The move to Level Red restrictions also qualifies restaurants and other small businesses to apply for new state assistance that was approved last week, including grants of between $3,000 and $7,000.

State Bill 20B-001 recently approved by the Colorado General Assembly provides $37 million for direct relief payments to small businesses located in a county that is subject to, and in compliance with, severe capacity restrictions pursuant to a public health order,“ according to the city release.

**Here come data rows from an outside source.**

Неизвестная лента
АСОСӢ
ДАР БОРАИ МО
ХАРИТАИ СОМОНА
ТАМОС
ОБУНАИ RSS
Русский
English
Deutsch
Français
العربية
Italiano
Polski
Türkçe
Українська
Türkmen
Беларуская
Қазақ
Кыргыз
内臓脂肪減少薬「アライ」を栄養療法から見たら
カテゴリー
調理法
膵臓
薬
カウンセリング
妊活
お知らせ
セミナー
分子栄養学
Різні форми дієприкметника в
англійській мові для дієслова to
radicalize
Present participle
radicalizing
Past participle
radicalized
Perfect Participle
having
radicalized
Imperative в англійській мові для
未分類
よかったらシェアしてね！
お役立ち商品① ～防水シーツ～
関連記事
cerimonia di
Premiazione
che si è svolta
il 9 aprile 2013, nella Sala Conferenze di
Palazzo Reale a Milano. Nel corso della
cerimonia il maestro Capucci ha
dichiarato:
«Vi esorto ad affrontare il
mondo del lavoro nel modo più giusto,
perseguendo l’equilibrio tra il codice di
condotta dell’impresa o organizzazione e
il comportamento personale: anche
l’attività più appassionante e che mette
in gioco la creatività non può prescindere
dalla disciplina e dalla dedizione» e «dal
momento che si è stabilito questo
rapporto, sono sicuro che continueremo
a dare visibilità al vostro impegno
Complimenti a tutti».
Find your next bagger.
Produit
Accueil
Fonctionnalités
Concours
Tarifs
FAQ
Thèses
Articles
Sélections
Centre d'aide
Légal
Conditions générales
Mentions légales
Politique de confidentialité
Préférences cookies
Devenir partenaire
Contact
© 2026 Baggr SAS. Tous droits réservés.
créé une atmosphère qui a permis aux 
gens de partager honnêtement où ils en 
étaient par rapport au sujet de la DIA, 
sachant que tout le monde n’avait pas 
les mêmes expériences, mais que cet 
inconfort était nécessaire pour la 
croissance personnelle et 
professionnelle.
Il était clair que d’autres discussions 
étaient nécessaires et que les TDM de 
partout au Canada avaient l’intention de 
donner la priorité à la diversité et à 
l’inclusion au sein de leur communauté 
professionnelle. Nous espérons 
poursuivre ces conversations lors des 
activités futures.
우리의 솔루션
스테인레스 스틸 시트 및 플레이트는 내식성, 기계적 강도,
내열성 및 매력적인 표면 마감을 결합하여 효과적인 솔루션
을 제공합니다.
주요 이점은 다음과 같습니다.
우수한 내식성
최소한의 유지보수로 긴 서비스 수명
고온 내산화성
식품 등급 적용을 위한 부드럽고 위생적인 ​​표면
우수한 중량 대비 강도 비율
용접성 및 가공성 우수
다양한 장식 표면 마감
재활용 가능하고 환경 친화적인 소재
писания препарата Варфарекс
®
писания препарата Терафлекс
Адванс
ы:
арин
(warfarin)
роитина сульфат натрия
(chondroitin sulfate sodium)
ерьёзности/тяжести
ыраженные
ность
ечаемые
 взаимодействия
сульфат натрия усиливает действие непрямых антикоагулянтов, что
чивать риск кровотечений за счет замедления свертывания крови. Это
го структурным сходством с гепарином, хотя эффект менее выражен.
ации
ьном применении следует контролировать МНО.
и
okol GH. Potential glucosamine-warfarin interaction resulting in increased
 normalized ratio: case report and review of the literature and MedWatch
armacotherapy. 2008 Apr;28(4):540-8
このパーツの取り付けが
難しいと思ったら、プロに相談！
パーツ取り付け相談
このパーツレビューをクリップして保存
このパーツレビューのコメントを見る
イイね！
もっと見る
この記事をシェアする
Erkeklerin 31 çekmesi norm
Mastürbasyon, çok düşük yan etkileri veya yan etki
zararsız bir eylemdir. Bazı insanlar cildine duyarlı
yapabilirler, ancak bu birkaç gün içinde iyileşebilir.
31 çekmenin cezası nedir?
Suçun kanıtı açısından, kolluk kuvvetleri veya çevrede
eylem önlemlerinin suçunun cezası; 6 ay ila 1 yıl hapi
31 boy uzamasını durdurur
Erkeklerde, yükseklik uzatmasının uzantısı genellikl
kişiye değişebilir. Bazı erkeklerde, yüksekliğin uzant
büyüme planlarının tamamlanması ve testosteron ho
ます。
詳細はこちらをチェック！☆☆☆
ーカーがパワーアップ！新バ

Those payments are being allocated to counties for distribution to eligible small businesses, including restaurants, bars, movie theaters and fitness centers.

The city also recently opened its Bethel Plaza public outdoor seating and dining area with outdoor heating elements, and is expected to have several small, covered seating structures situated on the north side of the pedestrian bridge on Sixth Street later this month.

“The Topek structures on the north landing are limited to to-go food only; no alcohol,” the city release states.

The city anticipates that the special “igloo” outdoor dining structures it has ordered will arrive within the next two weeks, and propane heaters under the bridge were expected to be up and running Thursday.

The city has expanded Bethel Plaza to include outdoor dining options to facilitate to-go food and alcoholic beverages from area restaurants. Alcohol consumption hours are Monday through Thursday from 11 a.m. to 8 p.m., and Friday through Sunday 11 a.m. until 9 p.m.

Private security is on site during these times.

“While areas will be cleaned on a regular schedule, patrons are encouraged to bring their own sanitation wipes,” according to the city release. “The city has been distributing blankets to restaurants to give away for outdoor dining.”